(SOURCE MATERIAL)

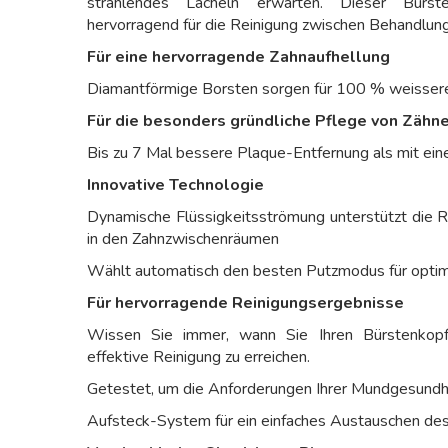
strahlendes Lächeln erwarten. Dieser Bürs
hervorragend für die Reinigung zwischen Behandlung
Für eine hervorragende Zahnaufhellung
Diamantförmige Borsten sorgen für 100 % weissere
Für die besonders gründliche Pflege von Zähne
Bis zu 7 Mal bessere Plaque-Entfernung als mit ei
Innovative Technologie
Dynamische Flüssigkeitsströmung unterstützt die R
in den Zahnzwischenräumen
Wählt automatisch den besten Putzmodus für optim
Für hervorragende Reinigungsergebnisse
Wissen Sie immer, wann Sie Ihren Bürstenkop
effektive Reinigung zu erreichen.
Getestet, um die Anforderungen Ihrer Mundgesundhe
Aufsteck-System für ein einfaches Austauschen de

(End SOURCE MATERIAL)

> _WHAT TO PRODUCE_:
Write out the data word for word. Any picture is to be skipped.

> _ANSWER TO THIS PROBLEM_:
strahlendes Lächeln erwarten. Dieser Bürs
hervorragend für die Reinigung zwischen Behandlung
Für eine hervorragende Zahnaufhellung
Diamantförmige Borsten sorgen für 100 % weissere
Für die besonders gründliche Pflege von Zähne
Bis zu 7 Mal bessere Plaque-Entfernung als mit ei
Innovative Technologie
Dynamische Flüssigkeitsströmung unterstützt die R
in den Zahnzwischenräumen
Wählt automatisch den besten Putzmodus für optim
Für hervorragende Reinigungsergebnisse
Wissen Sie immer, wann Sie Ihren Bürstenkop
effektive Reinigung zu erreichen.
Getestet, um die Anforderungen Ihrer Mundgesundhe
Aufsteck-System für ein einfaches Austauschen de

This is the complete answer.